The global rise of electric mobility is increasingly bringing the recycling of drive batteries into the focus of industrial, environmental and raw materials policy debates. As the number of end-of-life batteries grows, not only is the need for functioning recycling structures increasing, but so is the strategic importance of secondary raw materials such as lithium, nickel, cobalt and manganese. Particularly in East Asia – a key region for battery production and electric mobility – a wide variety of policy approaches can be observed.

This article compares the governance and policy landscape regarding the recycling of end-of-life electric vehicle batteries in China, South Korea and Japan. It focuses on the stakeholders involved, the regulatory framework, the policy instruments employed and the overarching strategic objectives. Figure 1 provides a comparative overview of the different policy approaches in the three countries.

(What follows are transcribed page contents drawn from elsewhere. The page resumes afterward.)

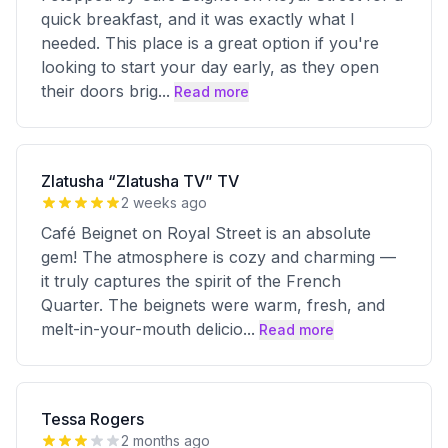
quick breakfast, and it was exactly what I
needed. This place is a great option if you're
looking to start your day early, as they open
their doors brig
...
Read more
Zlatusha “Zlatusha TV” TV
2 weeks ago
Café Beignet on Royal Street is an absolute
gem! The atmosphere is cozy and charming —
it truly captures the spirit of the French
Quarter. The beignets were warm, fresh, and
melt-in-your-mouth delicio
...
Read more
Tessa Rogers
2 months ago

China: Systemic governance across the entire value chain

China occupies a unique position in global battery recycling. As the world’s largest market for electric vehicles (EVs) and a leading battery producer, the country was confronted with significant volumes of end-of-life batteries at an early stage. The regulatory framework is correspondingly comprehensive.

A central component is Extended Producer Responsibility (EPR), which obliges Chinese battery and vehicle manufacturers to take back, track and recycle end-of-life batteries. This is supplemented by a national traceability system, technical standards and a state-controlled whitelist system for approved recycling companies. China is thus pursuing a strong top-down approach that regulates the entire life cycle of batteries.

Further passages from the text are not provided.